Auf der Suche nach Antworten
Liebe Leser_innen,
wir alle befinden uns zurzeit im Krisenmodus, auch in der Aidshilfe. Im Privatleben fragen wir uns jenseits aller Gedanken um eine mögliche Infektion vielleicht gerade, wie wir eine Quarantäne in weitgehender Isolation überstehen sollen, wie wir unsere Kinder beschäftigen und uns um unsere alten Eltern kümmern können oder wie die nette Nachbarin, die ein kleines Café betreibt und kaum Rücklagen hat, jetzt über die Runden kommen soll. Gleichzeitig fallen viele unserer üblichen Entspannungsmöglichkeiten erstmal weg; und nicht umsonst finden im Moment die meisten Besucher_innen über die Suchstichworte „Corona + Sex“ den Weg auf unsere Webseite.
Unseren beruflichen Alltag müssen wir für die nächste Zeit völlig neu organisieren. Viele Mitgliedsorganisationen haben ihre Öffnungszeiten eingeschränkt bzw. einschränken müssen und verlagern ihre Beratung so gut wie möglich auf das Telefon oder Online-Angebote. Selbsthilfetreffen müssen ausfallen, ebenso wie viele Testangebote der Checkpoints. Auch in der Bundesgeschäftsstelle haben wir alle Veranstaltungen bis Ende April abgesagt, und die Kolleg_innen arbeiten zum Teil von zuhause aus, sodass in den Büros für ausreichend Abstand gesorgt ist.
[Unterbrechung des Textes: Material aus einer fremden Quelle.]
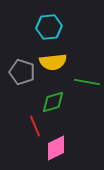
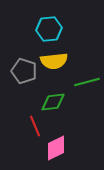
cyan hexagon: moved 2 px down
yellow semicircle: moved 1 px right, 1 px up
gray pentagon: moved 2 px right, 1 px up
green line: rotated 25 degrees counterclockwise
green diamond: rotated 10 degrees clockwise
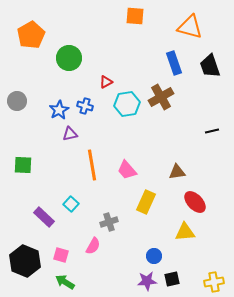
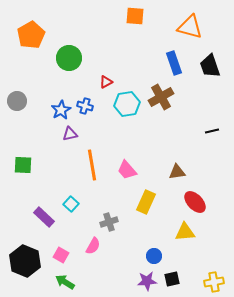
blue star: moved 2 px right
pink square: rotated 14 degrees clockwise
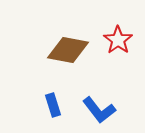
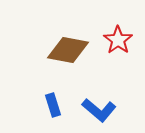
blue L-shape: rotated 12 degrees counterclockwise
Wir bieten auf aidshilfe.de aktuelle Infos zu Corona, die ständig aktualisiert und erweitert werden und auch auf Angebote in anderen Sprachen verweisen. Auf DAH-Intern gibt es die neue Gruppe „Corona und Aidshilfe“, in der wir uns im Verband über die Auswirkungen der Krise auf unsere Arbeit austauschen und mögliche Lösungen diskutieren können. In der Gruppe geht es u.a. gerade um die Frage, was kurzfristig getan werden kann, um die psychische Gesundheit von Klient_innen zu unterstützen. Außerdem prüfen wir unterschiedlichste Telefon-, Videokonferenz- und Online-Angebote, um unsere internen Abstimmungen zwischen Home-Office und Geschäftsstelle sicherzustellen und perspektivisch vielleicht auch Arbeitstreffen in anderer Form durchzuführen. Unsere Erfahrungen damit werden wir gerne teilen.
Auf viele Fragen brauchen wir dringend Antworten – zum Beispiel auf die, wohin sich Drogengebrauchende wenden sollen, wenn Konsumräume geschlossen sind, was aus Sexarbeiter_innen wird, die nun faktisch ein Arbeitsverbot haben, und wer jetzt eigentlich noch für diejenigen da ist, die als Obdachlose oder Menschen ohne Papiere sowieso auf der untersten Stufe der Gesellschaft stehen. Wir versuchen zumindest, deren Stimme lauter zu machen. So haben wir z.B. in einem Schreiben an die Justizministerien der Länder die Aussetzung von Ersatzfreiheits- und Kurzzeitstrafen gefordert und werden uns ebenso für Notfall-Substitutionsangebote einsetzen. Denn gerade jetzt gilt ein Satz, den wir als eines unserer strategischen Ziele für das nächste Jahrzehnt im Blick haben: Wir treten vehement für eine solidarische Gesellschaft ein! Für alle!
Aber - es gibt auch ein Leben jenseits COVID19, und das bedeutet etwa für diejenigen in den Lagern an den Außengrenzen der Europäischen Union weiter unhaltbare Bedingungen. Damit dies nicht völlig untergeht, wollen wir etwa in unserer Social-Media-Arbeit auch darauf aufmerksam machen.
Blicken wir nach Italien, wo die Menschen, die ihre Häuser nicht verlassen dürfen, das Beste aus der Situation machen: In ganzen Straßenzügen stehen sie abends am offenen Fenster, singen zusammen und machen sich gegenseitig Mut – mit selbstgemalten Regenbogenbannern und der Aufschrift „Tutto andrà bene“. Alles wird gut, auch bei uns.
Kommen wir alle gemeinsam gut durch diese Zeit!